Un sottile refolo di Sessantotto spira in sottofondo, ma a conti fatti La ragazza dalle mani di corallo non è una pellicola né politica, né femminista o tanto meno a favore dell'emancipazione sociale della donna: è un film che cerca più la prurigine dello spettatore che la sua riflessione o presa di coscienza, un lavoro targato Elo Pannacciò (produttore, soggettista e sceneggiatore) affidato alle acerbe mani di Luigi Petrini, regista con poche esperienze e non particolarmente significative. Proprio Petrini è il principale responsabile del fallimento del progetto, d'altronde: certe inquadrature sbilenche (quella di chiusura, tra le fronde, non ha alcun senso – per dire), certi effetti o zoom usati a casaccio, la mancata direzione degli interpreti danno l'idea della scarsa attenzione posta dal regista nel suo lavoro. Gli attori sono all'altezza della situazione: Susanna Levi, Linda Towne, Bernard De Vries, Gianni Dei e Micaela Pignatelli sono i nomi principali sulla locandina, e tanto deve bastare.
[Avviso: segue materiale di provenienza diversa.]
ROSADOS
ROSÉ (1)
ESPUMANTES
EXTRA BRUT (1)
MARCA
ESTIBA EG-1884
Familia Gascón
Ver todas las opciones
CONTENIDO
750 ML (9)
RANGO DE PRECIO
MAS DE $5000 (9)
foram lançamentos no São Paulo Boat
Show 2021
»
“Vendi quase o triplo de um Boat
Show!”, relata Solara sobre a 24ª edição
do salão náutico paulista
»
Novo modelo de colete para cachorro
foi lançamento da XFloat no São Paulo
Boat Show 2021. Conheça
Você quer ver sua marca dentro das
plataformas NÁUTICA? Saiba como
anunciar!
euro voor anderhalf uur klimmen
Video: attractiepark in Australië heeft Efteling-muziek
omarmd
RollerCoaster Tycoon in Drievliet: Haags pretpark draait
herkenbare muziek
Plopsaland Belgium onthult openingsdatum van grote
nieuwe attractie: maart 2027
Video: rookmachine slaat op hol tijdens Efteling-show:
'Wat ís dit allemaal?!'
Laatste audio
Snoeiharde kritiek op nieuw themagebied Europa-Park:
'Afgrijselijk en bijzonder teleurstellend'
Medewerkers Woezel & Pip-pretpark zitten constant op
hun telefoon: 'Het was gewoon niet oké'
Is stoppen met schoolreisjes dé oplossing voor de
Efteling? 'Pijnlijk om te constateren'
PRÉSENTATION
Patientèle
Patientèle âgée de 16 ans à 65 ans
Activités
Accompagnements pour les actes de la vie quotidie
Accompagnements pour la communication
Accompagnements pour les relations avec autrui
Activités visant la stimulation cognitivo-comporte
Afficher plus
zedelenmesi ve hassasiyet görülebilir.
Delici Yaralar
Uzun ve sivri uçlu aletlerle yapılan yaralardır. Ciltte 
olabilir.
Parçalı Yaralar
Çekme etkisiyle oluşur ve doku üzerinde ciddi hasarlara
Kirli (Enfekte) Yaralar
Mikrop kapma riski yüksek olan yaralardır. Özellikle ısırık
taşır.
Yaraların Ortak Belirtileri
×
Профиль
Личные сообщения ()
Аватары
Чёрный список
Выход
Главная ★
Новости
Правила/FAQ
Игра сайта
Fortunatamente la durata è limitata a un'ottantina di minuti; la scelta di girare in bianco e nero è presumibilmente dovuta a motivi economici prima ancora che artistici: ma non è spiacevole, di per sé. Curiosità: da non confondere con La ragazza dalla pelle di corallo, che Osvaldo Civirani girerà cinque anni più tardi. 2/10.